Architecting an Environment to Share and Collaborate with Jupyter Notebooks

Jupyter Notebooks are very useful for developing (and sharing) data analytics. In addition, its flexibility allows it to be used for much more than that – teaching materials, self-learning programming languages, and (re)publication of academic papers and ebooks are other interesting uses.

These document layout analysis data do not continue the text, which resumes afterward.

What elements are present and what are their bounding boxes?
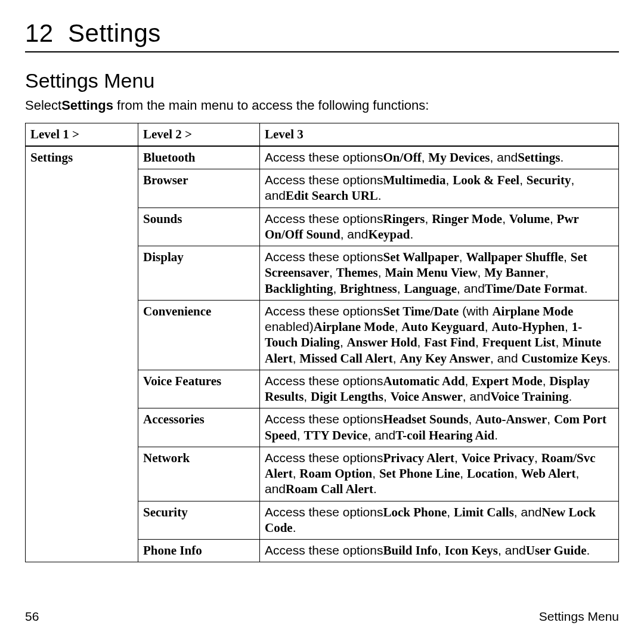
bold-term: Location	[467, 466, 514, 481]
bold-term: Edit Search URL	[286, 188, 378, 203]
cell-level3: Access these optionsHeadset Sounds, Auto…	[260, 408, 619, 447]
bold-term: Ringers	[383, 212, 425, 226]
intro-text: SelectSettings from the main menu to acc…	[25, 97, 619, 114]
bold-term: On/Off	[383, 150, 421, 165]
cell-level3: Access these optionsBuild Info, Icon Key…	[260, 540, 619, 562]
cell-level2: Security	[138, 501, 260, 540]
cell-level2: Sounds	[138, 208, 260, 246]
bold-term: Automatic Add	[383, 374, 465, 388]
bold-term: Customize Keys	[522, 351, 608, 366]
cell-level2: Voice Features	[138, 370, 260, 408]
chapter-name: Settings	[68, 19, 161, 47]
cell-level3: Access these optionsAutomatic Add, Exper…	[260, 370, 619, 408]
chapter-rule	[25, 51, 619, 52]
header-level1: Level 1 >	[26, 123, 138, 146]
cell-level2: Bluetooth	[138, 146, 260, 169]
bold-term: Icon Keys	[445, 543, 498, 558]
bold-term: Voice Privacy	[462, 451, 534, 465]
cell-level3: Access these optionsSet Wallpaper, Wallp…	[260, 246, 619, 301]
cell-level2: Convenience	[138, 300, 260, 370]
bold-term: Backlighting	[265, 281, 333, 296]
cell-level2: Phone Info	[138, 540, 260, 562]
bold-term: Multimedia	[383, 173, 445, 187]
intro-bold: Settings	[61, 98, 113, 113]
bold-term: Expert Mode	[472, 374, 542, 388]
page-footer: 56 Settings Menu	[25, 609, 619, 624]
bold-term: Web Alert	[521, 466, 576, 481]
intro-prefix: Select	[25, 98, 61, 113]
cell-level2: Accessories	[138, 408, 260, 447]
bold-term: Look & Feel	[453, 173, 519, 187]
bold-term: User Guide	[526, 543, 587, 558]
section-title: Settings Menu	[25, 69, 619, 92]
bold-term: Set Wallpaper	[383, 250, 459, 264]
bold-term: Roam Call Alert	[286, 482, 373, 496]
bold-term: Answer Hold	[347, 335, 417, 349]
bold-term: Airplane Mode	[314, 320, 395, 334]
header-level2: Level 2 >	[138, 123, 260, 146]
chapter-number: 12	[25, 19, 54, 47]
header-level3: Level 3	[260, 123, 619, 146]
bold-term: Set Phone Line	[379, 466, 460, 481]
cell-level3: Access these optionsSet Time/Date (with …	[260, 300, 619, 370]
chapter-title: 12 Settings	[25, 19, 619, 48]
cell-level3: Access these optionsLock Phone, Limit Ca…	[260, 501, 619, 540]
intro-suffix: from the main menu to access the followi…	[113, 98, 429, 113]
bold-term: My Banner	[484, 265, 545, 280]
cell-level3: Access these optionsRingers, Ringer Mode…	[260, 208, 619, 246]
cell-level2: Network	[138, 447, 260, 501]
bold-term: Headset Sounds	[383, 412, 468, 426]
bold-term: My Devices	[428, 150, 490, 165]
bold-term: Settings	[518, 150, 560, 165]
cell-level3: Access these optionsMultimedia, Look & F…	[260, 169, 619, 208]
bold-term: Brightness	[340, 281, 397, 296]
bold-term: Set Time/Date	[383, 304, 459, 318]
settings-menu-table: Level 1 > Level 2 > Level 3 SettingsBlue…	[25, 123, 619, 563]
bold-term: Auto-Hyphen	[491, 320, 565, 334]
bold-term: Wallpaper Shuffle	[466, 250, 564, 264]
bold-term: Auto-Answer	[475, 412, 547, 426]
cell-level3: Access these optionsPrivacy Alert, Voice…	[260, 447, 619, 501]
page-number: 56	[25, 609, 39, 624]
cell-level3: Access these optionsOn/Off, My Devices, …	[260, 146, 619, 169]
bold-term: Lock Phone	[383, 505, 447, 519]
bold-term: Missed Call Alert	[299, 351, 392, 366]
bold-term: Voice Answer	[391, 389, 463, 404]
bold-term: Language	[404, 281, 457, 296]
bold-term: T-coil Hearing Aid	[395, 428, 494, 442]
footer-label: Settings Menu	[539, 609, 619, 624]
cell-level2: Browser	[138, 169, 260, 208]
bold-term: Auto Keyguard	[401, 320, 484, 334]
bold-term: Any Key Answer	[400, 351, 490, 366]
table-body: SettingsBluetoothAccess these optionsOn/…	[26, 146, 619, 562]
bold-term: Keypad	[368, 227, 410, 242]
bold-term: Voice Training	[491, 389, 569, 404]
bold-term: Main Menu View	[385, 265, 477, 280]
bold-term: Privacy Alert	[383, 451, 454, 465]
table-header-row: Level 1 > Level 2 > Level 3	[26, 123, 619, 146]
bold-term: Frequent List	[482, 335, 556, 349]
cell-level2: Display	[138, 246, 260, 301]
bold-term: Airplane Mode	[492, 304, 573, 318]
bold-term: Ringer Mode	[432, 212, 502, 226]
bold-term: Limit Calls	[454, 505, 514, 519]
bold-term: Time/Date Format	[485, 281, 584, 296]
bold-term: TTY Device	[304, 428, 367, 442]
bold-term: Volume	[509, 212, 550, 226]
bold-term: Fast Find	[424, 335, 475, 349]
table-row: SettingsBluetoothAccess these optionsOn/…	[26, 146, 619, 169]
bold-term: Themes	[336, 265, 378, 280]
bold-term: Digit Lengths	[311, 389, 383, 404]
bold-term: Security	[527, 173, 571, 187]
bold-term: Build Info	[383, 543, 438, 558]
cell-level1: Settings	[26, 146, 138, 562]
bold-term: Roam Option	[299, 466, 372, 481]
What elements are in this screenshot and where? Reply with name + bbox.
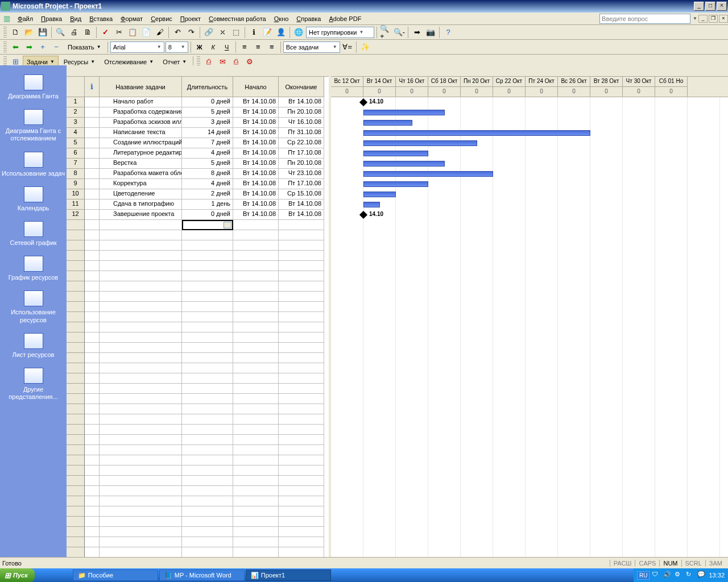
format-painter-button[interactable]: 🖌 <box>154 26 166 39</box>
font-size-combo[interactable]: 8▼ <box>166 41 188 53</box>
table-row[interactable] <box>67 343 329 353</box>
select-all-header[interactable] <box>67 77 85 97</box>
tray-icon[interactable]: ↻ <box>686 571 695 580</box>
table-row[interactable] <box>67 527 329 537</box>
milestone-icon[interactable] <box>359 211 367 219</box>
gantt-bar[interactable] <box>363 171 493 177</box>
gantt-bar[interactable] <box>363 151 428 156</box>
info-header[interactable]: ℹ <box>85 77 100 97</box>
print-button[interactable]: 🖨 <box>68 26 80 39</box>
table-row[interactable] <box>67 251 329 261</box>
gantt-bar[interactable] <box>363 181 428 187</box>
menu-0[interactable]: Файл <box>14 14 37 24</box>
table-row[interactable]: 12Завершение проекта0 днейВт 14.10.08Вт … <box>67 210 329 220</box>
help-search[interactable] <box>599 14 690 24</box>
table-row[interactable] <box>67 281 329 292</box>
table-row[interactable]: 3Разработка эскизов иллк3 днейВт 14.10.0… <box>67 118 329 128</box>
table-row[interactable] <box>67 292 329 302</box>
table-row[interactable]: 5Создание иллюстраций7 днейВт 14.10.08Ср… <box>67 138 329 148</box>
group-combo[interactable]: Нет группировки▼ <box>306 27 374 38</box>
table-row[interactable]: 10Цветоделение2 днейВт 14.10.08Ср 15.10.… <box>67 189 329 199</box>
duration-header[interactable]: Длительность <box>182 77 233 97</box>
new-button[interactable]: 🗋 <box>9 26 22 39</box>
tray-icon[interactable]: 💬 <box>697 571 706 580</box>
bold-button[interactable]: Ж <box>193 41 206 53</box>
menu-10[interactable]: Adobe PDF <box>325 14 366 24</box>
view-item-0[interactable]: Диаграмма Ганта <box>0 71 67 106</box>
menu-9[interactable]: Справка <box>292 14 325 24</box>
media-icon[interactable] <box>60 570 70 580</box>
table-row[interactable]: 1Начало работ0 днейВт 14.10.08Вт 14.10.0… <box>67 97 329 107</box>
start-button[interactable]: ⊞Пуск <box>0 568 35 582</box>
show-outline-button[interactable]: Показать▼ <box>64 41 105 53</box>
table-row[interactable] <box>67 322 329 332</box>
mdi-close[interactable]: × <box>719 15 728 23</box>
table-row[interactable] <box>67 486 329 496</box>
help-dropdown-icon[interactable]: ▼ <box>693 16 697 21</box>
gantt-timescale[interactable]: Вс 12 Окт0Вт 14 Окт0Чт 16 Окт0Сб 18 Окт0… <box>331 77 728 97</box>
table-row[interactable] <box>67 414 329 425</box>
view-item-5[interactable]: График ресурсов <box>0 252 67 287</box>
gantt-bar[interactable] <box>363 202 380 207</box>
show-subtasks-button[interactable]: + <box>36 41 49 53</box>
table-row[interactable]: 2Разработка содержания5 днейВт 14.10.08П… <box>67 107 329 118</box>
toolbar-grip[interactable] <box>3 41 7 53</box>
unlink-button[interactable]: ⤫ <box>216 26 229 39</box>
align-right-button[interactable]: ≡ <box>266 41 278 53</box>
table-row[interactable] <box>67 332 329 343</box>
table-row[interactable] <box>67 445 329 455</box>
paste-button[interactable]: 📄 <box>140 26 152 39</box>
show-desktop-icon[interactable] <box>37 570 47 580</box>
table-row[interactable]: 8Разработка макета обло8 днейВт 14.10.08… <box>67 169 329 179</box>
menu-3[interactable]: Вставка <box>85 14 117 24</box>
start-header[interactable]: Начало <box>233 77 279 97</box>
undo-button[interactable]: ↶ <box>171 26 184 39</box>
split-button[interactable]: ⬚ <box>230 26 242 39</box>
finish-header[interactable]: Окончание <box>279 77 324 97</box>
publish-button[interactable]: 🌐 <box>292 26 305 39</box>
menu-5[interactable]: Сервис <box>147 14 176 24</box>
toolbar-grip[interactable] <box>3 27 7 38</box>
table-row[interactable] <box>67 404 329 414</box>
gantt-bar[interactable] <box>363 161 445 167</box>
copy-picture-button[interactable]: 📷 <box>424 26 437 39</box>
view-item-3[interactable]: Календарь <box>0 183 67 218</box>
name-header[interactable]: Название задачи <box>100 77 182 97</box>
table-row[interactable] <box>67 230 329 240</box>
table-row[interactable] <box>67 517 329 527</box>
table-row[interactable] <box>67 394 329 404</box>
table-row[interactable] <box>67 363 329 373</box>
table-row[interactable] <box>67 373 329 384</box>
table-row[interactable] <box>67 547 329 558</box>
table-row[interactable] <box>67 240 329 251</box>
gantt-bar[interactable] <box>363 110 445 115</box>
table-row[interactable] <box>67 537 329 547</box>
align-left-button[interactable]: ≡ <box>238 41 251 53</box>
help-button[interactable]: ? <box>442 26 454 39</box>
menu-7[interactable]: Совместная работа <box>205 14 270 24</box>
spelling-button[interactable]: ✓ <box>99 26 111 39</box>
taskbar-item-2[interactable]: 📊Проект1 <box>246 569 331 581</box>
table-row[interactable] <box>67 302 329 312</box>
table-row[interactable]: 9Корректура4 днейВт 14.10.08Пт 17.10.08 <box>67 179 329 189</box>
minimize-button[interactable]: _ <box>694 2 704 11</box>
table-row[interactable]: 6Литературное редактирс4 днейВт 14.10.08… <box>67 148 329 159</box>
font-combo[interactable]: Arial▼ <box>110 41 164 53</box>
language-indicator[interactable]: RU <box>637 571 650 580</box>
table-row[interactable] <box>67 353 329 363</box>
indent-button[interactable]: ➡ <box>23 41 35 53</box>
save-button[interactable]: 💾 <box>36 26 49 39</box>
table-row[interactable] <box>67 271 329 281</box>
table-row[interactable] <box>67 435 329 445</box>
gantt-body[interactable]: 14.1014.10 <box>331 97 728 559</box>
link-button[interactable]: 🔗 <box>202 26 215 39</box>
gantt-bar[interactable] <box>363 130 590 136</box>
table-row[interactable] <box>67 476 329 486</box>
clock[interactable]: 13:32 <box>709 572 725 579</box>
ie-icon[interactable] <box>48 570 59 580</box>
view-item-8[interactable]: Другие представления... <box>0 364 67 406</box>
milestone-icon[interactable] <box>359 98 367 106</box>
tray-icon[interactable]: 🛡 <box>652 571 661 580</box>
gantt-bar[interactable] <box>363 120 412 126</box>
mdi-minimize[interactable]: _ <box>698 15 708 23</box>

A while back, I helped architect and implement a collaborative environment that allowed data scientists to collaborate using Jupyter Notebooks. I would like to take this post to share the thought process behind the solution, as well as other factors that were taken into consideration.

Prerequisites

  • You should have basic understanding of a Jupyter Notebook
  • Bonus: Hands on experience with Jupyter Notebook
  • Bonus: You know how Jupyter Notebooks are stored on disk (answer: its a JSON file)
  • Pro tip: Head on to the official site (http://jupyter.org/) to find out more

Assumptions

  • This is not a “how to” post on setting up Jupyter Notebook
  • It is thought process on how I reached the final architecture
  • It will not cover Jupyter Notebook best practices – check out svds.com blog for a good post about it

Background

It helps to think of Jupyter Notebook as four logical components:

  1. Viewer – A web browser used to view/interact with Jupyter Notebooks
  2. Jupyter Notebook Application – Serves out notebooks, fronted by a web server
  3. Python Kernel – Enables code to be executed within the notebooks
  4. Data Storage – Medium used to store Jupyter Notebooks

Thought Process

Step 1: Just the Viewer

Maybe it is your first time reading about Jupyter Notebooks, and you would like to see what the hype is about. So you navigate to a notebook viewer application on the web (such as https://nbviewer.jupyter.org/) to take a look.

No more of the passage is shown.